### What you will do
Leave the pictures out and return every line below exactly.

### Records supplied
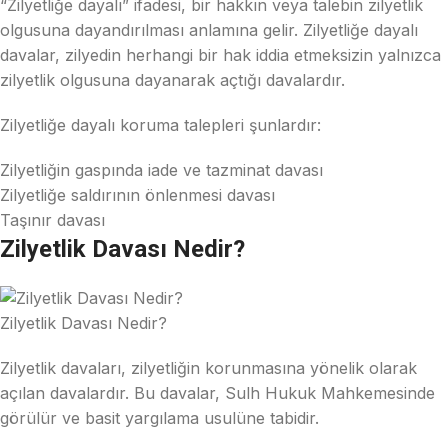
“Zilyetliğe dayalı” ifadesi, bir hakkın veya talebin zilyetlik
olgusuna dayandırılması anlamına gelir. Zilyetliğe dayalı
davalar, zilyedin herhangi bir hak iddia etmeksizin yalnızca
zilyetlik olgusuna dayanarak açtığı davalardır.
Zilyetliğe dayalı koruma talepleri şunlardır:
Zilyetliğin gaspında iade ve tazminat davası
Zilyetliğe saldırının önlenmesi davası
Taşınır davası
Zilyetlik Davası Nedir?
Zilyetlik Davası Nedir?
Zilyetlik davaları, zilyetliğin korunmasına yönelik olarak
açılan davalardır. Bu davalar, Sulh Hukuk Mahkemesinde
görülür ve basit yargılama usulüne tabidir.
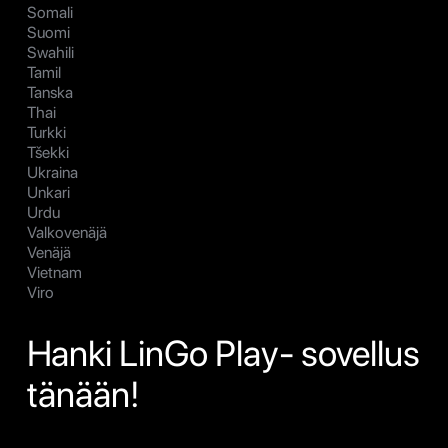
Somali
Suomi
Swahili
Tamil
Tanska
Thai
Turkki
Tšekki
Ukraina
Unkari
Urdu
Valkovenäjä
Venäjä
Vietnam
Viro
Hanki LinGo Play- sovellus
tänään!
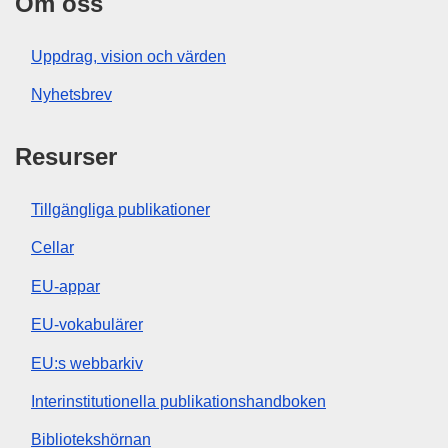
Om oss
Uppdrag, vision och värden
Nyhetsbrev
Resurser
Tillgängliga publikationer
Cellar
EU-appar
EU-vokabulärer
EU:s webbarkiv
Interinstitutionella publikationshandboken
Bibliotekshörnan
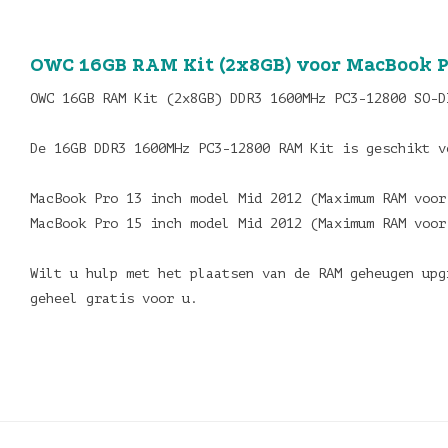
OWC 16GB RAM Kit (2x8GB) voor MacBook P
OWC 16GB RAM Kit (2x8GB) DDR3 1600MHz PC3-12800 SO-D
De 16GB DDR3 1600MHz PC3-12800 RAM Kit is geschikt 
MacBook Pro 13 inch model Mid 2012 (Maximum RAM voo
MacBook Pro 15 inch model Mid 2012 (Maximum RAM voo
Wilt u hulp met het plaatsen van de RAM geheugen upg
geheel gratis voor u.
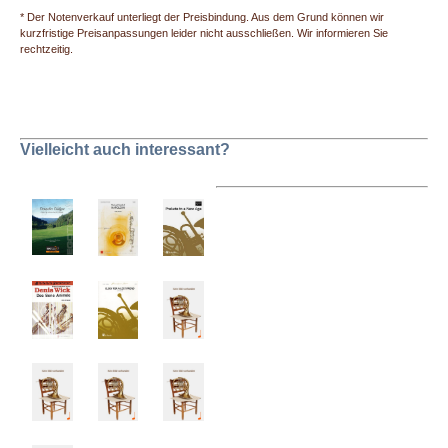
* Der Notenverkauf unterliegt der Preisbindung. Aus dem Grund können wir
kurzfristige Preisanpassungen leider nicht ausschließen. Wir informieren Sie
rechtzeitig.
Vielleicht auch interessant?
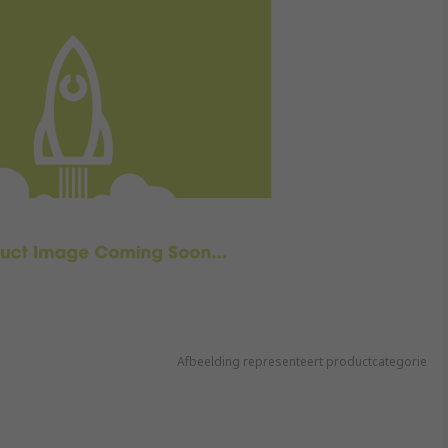
Afbeelding representeert productcategorie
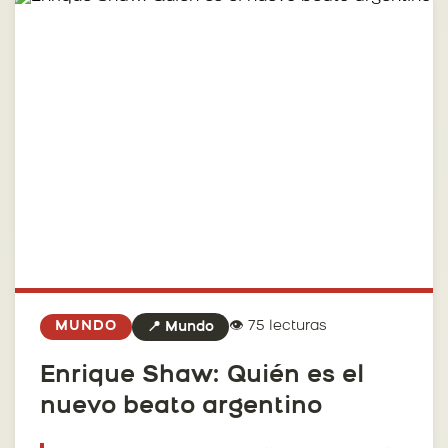
👁️ 75 lecturas
MUNDO
📍 Mundo
Enrique Shaw: Quién es el
nuevo beato argentino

### Answer area
“Zilyetliğe dayalı” ifadesi, bir hakkın veya talebin zilyetlik
olgusuna dayandırılması anlamına gelir. Zilyetliğe dayalı
davalar, zilyedin herhangi bir hak iddia etmeksizin yalnızca
zilyetlik olgusuna dayanarak açtığı davalardır.
Zilyetliğe dayalı koruma talepleri şunlardır:
Zilyetliğin gaspında iade ve tazminat davası
Zilyetliğe saldırının önlenmesi davası
Taşınır davası
Zilyetlik Davası Nedir?
Zilyetlik Davası Nedir?
Zilyetlik davaları, zilyetliğin korunmasına yönelik olarak
açılan davalardır. Bu davalar, Sulh Hukuk Mahkemesinde
görülür ve basit yargılama usulüne tabidir.
Somali
Suomi
Swahili
Tamil
Tanska
Thai
Turkki
Tšekki
Ukraina
Unkari
Urdu
Valkovenäjä
Venäjä
Vietnam
Viro
Hanki LinGo Play- sovellus
tänään!
Om oss
Uppdrag, vision och värden
Nyhetsbrev
Resurser
Tillgängliga publikationer
Cellar
EU-appar
EU-vokabulärer
EU:s webbarkiv
Interinstitutionella publikationshandboken
Bibliotekshörnan
OWC 16GB RAM Kit (2x8GB) voor MacBook P
OWC 16GB RAM Kit (2x8GB) DDR3 1600MHz PC3-12800 SO-D
De 16GB DDR3 1600MHz PC3-12800 RAM Kit is geschikt 
MacBook Pro 13 inch model Mid 2012 (Maximum RAM voo
MacBook Pro 15 inch model Mid 2012 (Maximum RAM voo
Wilt u hulp met het plaatsen van de RAM geheugen upg
geheel gratis voor u.
* Der Notenverkauf unterliegt der Preisbindung. Aus dem Grund können wir
kurzfristige Preisanpassungen leider nicht ausschließen. Wir informieren Sie
rechtzeitig.
Vielleicht auch interessant?
Afbeelding representeert productcategorie
👁️ 75 lecturas
MUNDO
📍 Mundo
Enrique Shaw: Quién es el
nuevo beato argentino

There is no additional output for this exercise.